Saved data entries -
- Opening Delimiter -
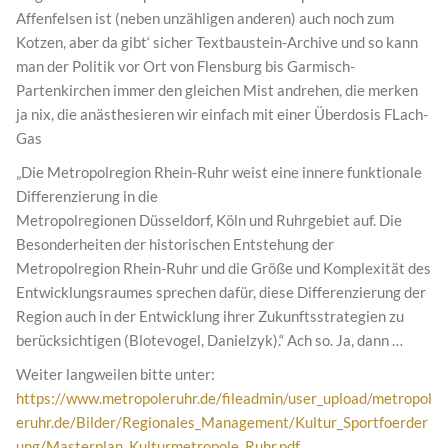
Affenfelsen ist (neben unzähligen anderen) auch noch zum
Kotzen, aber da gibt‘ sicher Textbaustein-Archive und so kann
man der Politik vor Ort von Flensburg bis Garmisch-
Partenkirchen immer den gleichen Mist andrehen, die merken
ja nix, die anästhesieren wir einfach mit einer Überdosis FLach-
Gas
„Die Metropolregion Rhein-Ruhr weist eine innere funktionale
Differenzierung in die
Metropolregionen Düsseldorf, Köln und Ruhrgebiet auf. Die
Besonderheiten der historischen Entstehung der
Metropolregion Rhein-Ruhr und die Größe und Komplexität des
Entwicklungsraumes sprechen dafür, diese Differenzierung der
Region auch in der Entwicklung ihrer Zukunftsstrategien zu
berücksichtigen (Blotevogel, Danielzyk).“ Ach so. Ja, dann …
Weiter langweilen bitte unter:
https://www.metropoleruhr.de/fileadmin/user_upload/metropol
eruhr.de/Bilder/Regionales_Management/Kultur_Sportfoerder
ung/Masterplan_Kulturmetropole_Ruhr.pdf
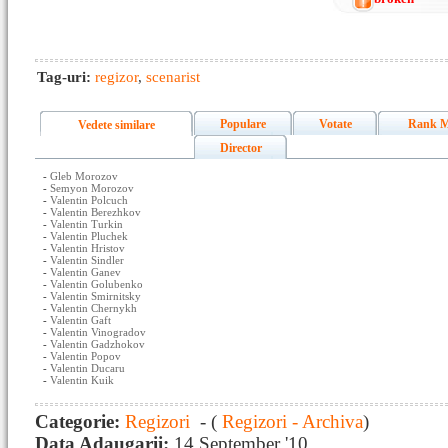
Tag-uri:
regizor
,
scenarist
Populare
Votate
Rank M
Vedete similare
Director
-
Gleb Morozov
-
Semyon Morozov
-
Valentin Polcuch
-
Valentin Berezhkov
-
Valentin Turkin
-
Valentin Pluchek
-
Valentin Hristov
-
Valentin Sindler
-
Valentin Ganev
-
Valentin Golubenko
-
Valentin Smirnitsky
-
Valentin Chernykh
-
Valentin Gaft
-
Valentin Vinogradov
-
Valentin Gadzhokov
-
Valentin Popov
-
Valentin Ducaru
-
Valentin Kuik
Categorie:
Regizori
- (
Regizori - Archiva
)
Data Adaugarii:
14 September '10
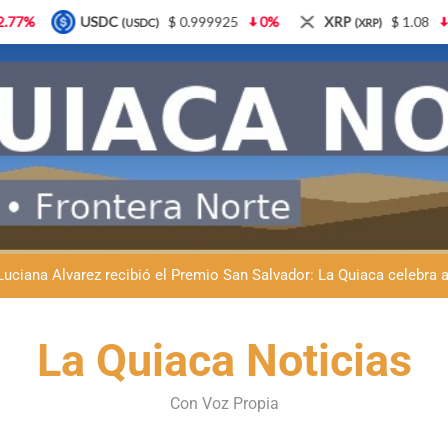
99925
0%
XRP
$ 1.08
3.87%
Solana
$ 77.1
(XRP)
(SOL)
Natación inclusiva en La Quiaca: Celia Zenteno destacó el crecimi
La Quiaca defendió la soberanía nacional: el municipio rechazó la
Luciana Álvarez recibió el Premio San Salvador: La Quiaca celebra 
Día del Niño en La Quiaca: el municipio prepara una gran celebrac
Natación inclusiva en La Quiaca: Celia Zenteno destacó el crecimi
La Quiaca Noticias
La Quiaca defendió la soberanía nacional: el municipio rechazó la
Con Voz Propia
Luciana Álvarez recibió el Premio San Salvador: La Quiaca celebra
- Closing Delimiter -
- Opening Delimiter -
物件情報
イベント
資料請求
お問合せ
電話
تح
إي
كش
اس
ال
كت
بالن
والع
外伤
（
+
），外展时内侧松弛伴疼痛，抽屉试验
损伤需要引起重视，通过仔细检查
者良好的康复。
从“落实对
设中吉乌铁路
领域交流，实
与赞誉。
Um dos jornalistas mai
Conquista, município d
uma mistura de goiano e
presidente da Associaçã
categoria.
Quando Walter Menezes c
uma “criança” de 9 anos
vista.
- Closing Delimiter -
- Opening Delimiter -
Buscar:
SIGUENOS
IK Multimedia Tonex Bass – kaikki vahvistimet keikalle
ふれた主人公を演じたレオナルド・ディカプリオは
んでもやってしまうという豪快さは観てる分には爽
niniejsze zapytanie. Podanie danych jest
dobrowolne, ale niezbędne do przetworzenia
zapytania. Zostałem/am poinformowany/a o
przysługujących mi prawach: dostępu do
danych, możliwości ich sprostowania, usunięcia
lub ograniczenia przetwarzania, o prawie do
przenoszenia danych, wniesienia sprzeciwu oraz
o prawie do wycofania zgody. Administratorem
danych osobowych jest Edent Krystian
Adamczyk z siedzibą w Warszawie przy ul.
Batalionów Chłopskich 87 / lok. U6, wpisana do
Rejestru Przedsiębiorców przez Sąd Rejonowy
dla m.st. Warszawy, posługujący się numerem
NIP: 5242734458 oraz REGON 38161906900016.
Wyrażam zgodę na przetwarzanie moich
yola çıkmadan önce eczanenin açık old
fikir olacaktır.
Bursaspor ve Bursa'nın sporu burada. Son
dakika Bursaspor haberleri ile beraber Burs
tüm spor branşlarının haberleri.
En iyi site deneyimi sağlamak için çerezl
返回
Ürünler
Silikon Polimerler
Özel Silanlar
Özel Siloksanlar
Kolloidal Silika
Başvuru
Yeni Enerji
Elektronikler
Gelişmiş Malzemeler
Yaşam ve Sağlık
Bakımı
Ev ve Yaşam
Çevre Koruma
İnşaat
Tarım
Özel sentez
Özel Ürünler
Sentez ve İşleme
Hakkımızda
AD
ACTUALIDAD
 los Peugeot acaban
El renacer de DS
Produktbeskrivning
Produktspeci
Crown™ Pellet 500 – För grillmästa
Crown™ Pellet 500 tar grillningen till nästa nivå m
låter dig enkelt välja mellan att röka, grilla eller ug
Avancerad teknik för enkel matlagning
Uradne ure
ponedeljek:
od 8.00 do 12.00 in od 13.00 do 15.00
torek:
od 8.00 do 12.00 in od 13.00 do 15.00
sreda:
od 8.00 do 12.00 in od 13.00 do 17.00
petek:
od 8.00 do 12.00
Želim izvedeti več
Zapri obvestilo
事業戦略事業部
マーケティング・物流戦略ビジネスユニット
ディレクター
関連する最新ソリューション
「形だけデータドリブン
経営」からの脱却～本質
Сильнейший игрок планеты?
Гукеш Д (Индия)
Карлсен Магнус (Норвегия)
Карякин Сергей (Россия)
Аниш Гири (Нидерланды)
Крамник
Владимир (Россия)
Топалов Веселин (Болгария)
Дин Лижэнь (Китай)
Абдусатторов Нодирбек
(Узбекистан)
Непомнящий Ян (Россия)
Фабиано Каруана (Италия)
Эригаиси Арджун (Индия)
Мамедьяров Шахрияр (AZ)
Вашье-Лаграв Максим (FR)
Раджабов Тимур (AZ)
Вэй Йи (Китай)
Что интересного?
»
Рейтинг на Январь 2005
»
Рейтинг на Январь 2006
- Closing Delimiter -
Problem to work on -
What is needed is a copy of every line above in which "Rhein" appears.

Solution for this problem -
„Die Metropolregion Rhein-Ruhr weist eine innere funktionale
Metropolregion Rhein-Ruhr und die Größe und Komplexität des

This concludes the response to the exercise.